-- Recorded information follows --

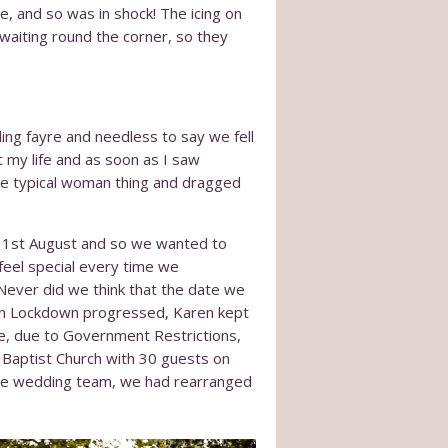
, and so was in shock! The icing on
waiting round the corner, so they
ing fayre and needless to say we fell
 my life and as soon as I saw
 the typical woman thing and dragged
 1
st
August and so we wanted to
feel special every time we
Never did we think that the date we
 in Lockdown progressed, Karen kept
e, due to Government Restrictions,
 Baptist Church with 30 guests on
 the wedding team, we had rearranged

-- Recorded information concluded --

(Exercise instructions)
Reproduce the full listing faithfully, but do not carry over any pictures.

(Finished task)
, and so was in shock! The icing on
waiting round the corner, so they
ing fayre and needless to say we fell
 my life and as soon as I saw
 the typical woman thing and dragged
 1
st
August and so we wanted to
feel special every time we
Never did we think that the date we
 in Lockdown progressed, Karen kept
e, due to Government Restrictions,
 Baptist Church with 30 guests on
 the wedding team, we had rearranged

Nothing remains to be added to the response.